(ANTIMEDIA) Weld County, CO — Active shooter drills in schools are becoming more commonplace nationwide, and now even teachers are joining in for firearms training under Colorado law. A Second Amendment group says it’s “the first time we’ve taken it this far.”
An obscure Colorado law is about to become much more well known. It allows teachers with concealed carry permits to double as security personnel during emergencies, as designated by their school’s district or board.
On Thursday in Weld County, 17 school administrators, staff, and teachers from all over the Centennial State are wrapping up three days of gun and medical training, local ABC News affiliate KRDO reported.
“There’s been a provision in the law for years that allows this but it’s the first time we’ve taken it this far,” Laura Carno, founder of Coloradans for Civil Liberties (CCL), which organized the training, told KRDO.
An Ohio group known as FASTER, for Faculty/Administrator Safety Training and Emergency Response, is providing the training. The cost of $1,000 per trainee was covered by CCL, which promotes the Second Amendment, and Denver-based libertarian think tank, the Independence Institute, according to KRDO.

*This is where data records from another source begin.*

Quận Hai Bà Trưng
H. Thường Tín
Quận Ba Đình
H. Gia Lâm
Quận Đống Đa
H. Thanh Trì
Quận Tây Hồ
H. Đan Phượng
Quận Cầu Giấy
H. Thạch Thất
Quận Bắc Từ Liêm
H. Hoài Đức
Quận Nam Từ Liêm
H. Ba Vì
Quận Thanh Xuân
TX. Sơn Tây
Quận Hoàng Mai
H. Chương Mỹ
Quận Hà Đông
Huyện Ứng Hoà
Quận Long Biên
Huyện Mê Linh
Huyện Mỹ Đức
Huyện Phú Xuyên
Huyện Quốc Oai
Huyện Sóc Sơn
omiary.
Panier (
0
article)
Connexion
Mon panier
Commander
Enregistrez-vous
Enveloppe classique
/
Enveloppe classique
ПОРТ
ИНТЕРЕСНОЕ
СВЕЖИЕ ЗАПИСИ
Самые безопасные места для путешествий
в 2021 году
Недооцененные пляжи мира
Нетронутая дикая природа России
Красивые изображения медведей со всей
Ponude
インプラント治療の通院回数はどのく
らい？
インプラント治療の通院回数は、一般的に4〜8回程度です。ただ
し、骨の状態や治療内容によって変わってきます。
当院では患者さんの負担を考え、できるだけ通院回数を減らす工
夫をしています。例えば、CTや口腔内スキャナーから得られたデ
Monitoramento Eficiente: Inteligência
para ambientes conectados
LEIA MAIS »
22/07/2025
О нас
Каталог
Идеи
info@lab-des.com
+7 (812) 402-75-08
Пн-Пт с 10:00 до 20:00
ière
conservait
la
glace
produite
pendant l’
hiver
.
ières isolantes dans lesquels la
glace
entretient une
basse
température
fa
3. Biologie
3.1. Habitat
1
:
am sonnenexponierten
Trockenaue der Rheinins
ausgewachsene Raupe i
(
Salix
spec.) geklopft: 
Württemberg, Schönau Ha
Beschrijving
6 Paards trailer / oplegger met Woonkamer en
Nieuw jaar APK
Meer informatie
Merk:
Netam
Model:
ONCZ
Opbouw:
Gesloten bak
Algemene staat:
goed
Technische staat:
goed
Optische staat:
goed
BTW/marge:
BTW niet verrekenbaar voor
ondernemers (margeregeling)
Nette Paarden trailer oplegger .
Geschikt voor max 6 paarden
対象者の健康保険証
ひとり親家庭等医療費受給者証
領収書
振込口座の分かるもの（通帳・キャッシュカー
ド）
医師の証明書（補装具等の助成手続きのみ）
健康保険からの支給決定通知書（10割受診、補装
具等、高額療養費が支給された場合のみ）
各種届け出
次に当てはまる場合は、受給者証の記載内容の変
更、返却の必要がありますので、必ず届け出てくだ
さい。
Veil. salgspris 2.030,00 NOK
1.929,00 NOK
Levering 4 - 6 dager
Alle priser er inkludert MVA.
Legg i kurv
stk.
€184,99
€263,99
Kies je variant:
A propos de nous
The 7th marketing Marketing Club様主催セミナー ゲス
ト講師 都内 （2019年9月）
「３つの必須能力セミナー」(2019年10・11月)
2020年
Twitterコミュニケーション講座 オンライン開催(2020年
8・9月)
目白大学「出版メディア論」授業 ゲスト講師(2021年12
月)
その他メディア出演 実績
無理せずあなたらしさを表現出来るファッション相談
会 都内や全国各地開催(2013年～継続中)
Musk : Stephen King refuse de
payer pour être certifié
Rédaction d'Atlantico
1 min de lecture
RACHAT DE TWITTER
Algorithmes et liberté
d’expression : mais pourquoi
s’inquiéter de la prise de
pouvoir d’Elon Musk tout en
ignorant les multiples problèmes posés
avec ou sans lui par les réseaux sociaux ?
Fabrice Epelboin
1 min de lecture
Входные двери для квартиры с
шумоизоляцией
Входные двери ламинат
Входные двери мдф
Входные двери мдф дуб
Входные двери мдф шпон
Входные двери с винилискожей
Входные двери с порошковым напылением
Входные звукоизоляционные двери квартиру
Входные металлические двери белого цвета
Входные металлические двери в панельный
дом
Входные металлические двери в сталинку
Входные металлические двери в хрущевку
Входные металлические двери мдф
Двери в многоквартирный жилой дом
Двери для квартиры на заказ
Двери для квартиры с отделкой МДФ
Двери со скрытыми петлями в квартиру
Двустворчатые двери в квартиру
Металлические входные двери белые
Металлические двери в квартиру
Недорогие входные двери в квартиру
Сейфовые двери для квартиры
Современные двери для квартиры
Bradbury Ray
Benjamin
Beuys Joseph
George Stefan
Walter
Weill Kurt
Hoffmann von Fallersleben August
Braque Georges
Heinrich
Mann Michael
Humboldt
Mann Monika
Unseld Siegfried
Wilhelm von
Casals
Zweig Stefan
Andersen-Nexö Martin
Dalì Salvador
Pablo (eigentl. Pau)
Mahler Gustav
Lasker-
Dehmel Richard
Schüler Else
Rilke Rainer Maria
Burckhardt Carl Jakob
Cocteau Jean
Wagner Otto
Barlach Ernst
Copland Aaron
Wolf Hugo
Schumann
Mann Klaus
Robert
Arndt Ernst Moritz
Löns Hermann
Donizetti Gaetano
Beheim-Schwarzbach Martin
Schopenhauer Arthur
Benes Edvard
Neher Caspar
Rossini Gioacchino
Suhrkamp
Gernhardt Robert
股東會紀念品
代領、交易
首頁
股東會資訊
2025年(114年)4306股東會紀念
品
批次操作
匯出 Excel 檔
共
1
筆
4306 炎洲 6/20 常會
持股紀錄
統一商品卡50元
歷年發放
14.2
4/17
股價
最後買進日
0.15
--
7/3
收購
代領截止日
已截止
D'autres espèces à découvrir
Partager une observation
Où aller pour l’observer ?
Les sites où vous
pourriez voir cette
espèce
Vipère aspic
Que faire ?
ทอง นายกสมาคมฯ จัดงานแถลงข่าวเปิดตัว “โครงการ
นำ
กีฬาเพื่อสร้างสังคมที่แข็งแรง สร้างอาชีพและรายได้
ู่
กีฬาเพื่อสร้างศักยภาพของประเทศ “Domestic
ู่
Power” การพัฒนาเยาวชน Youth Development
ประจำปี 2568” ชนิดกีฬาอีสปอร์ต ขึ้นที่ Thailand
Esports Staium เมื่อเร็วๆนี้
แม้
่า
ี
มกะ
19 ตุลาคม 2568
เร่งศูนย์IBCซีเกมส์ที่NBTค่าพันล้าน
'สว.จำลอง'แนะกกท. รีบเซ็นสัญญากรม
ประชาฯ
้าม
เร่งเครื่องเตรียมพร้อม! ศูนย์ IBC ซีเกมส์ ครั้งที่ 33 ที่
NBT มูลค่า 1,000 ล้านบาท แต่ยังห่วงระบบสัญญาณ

Some of the highest-profile mass shootings have taken place in Colorado, most famously the 1999 massacre at Columbine High School and the 2012 Aurora movie theater shooting.
Details of the training are sparse, as even its location has not been released. KRDO reported that it was secured by the Weld County Sheriff’s Office.
However, another FASTER training in northwest Ohio this week included a mock attack in which an “armed” teacher responded within seconds to gunshot sounds in a hallway, local NPR affiliate WYSO reported.
“He carefully but quickly shuffles toward the sound of gunfire,” as WYSO’s Annie Wu described the scene during a three-day training at Wadsworth High School. “He approaches a large room, sees an angry teenager with a gun, and confronts him.”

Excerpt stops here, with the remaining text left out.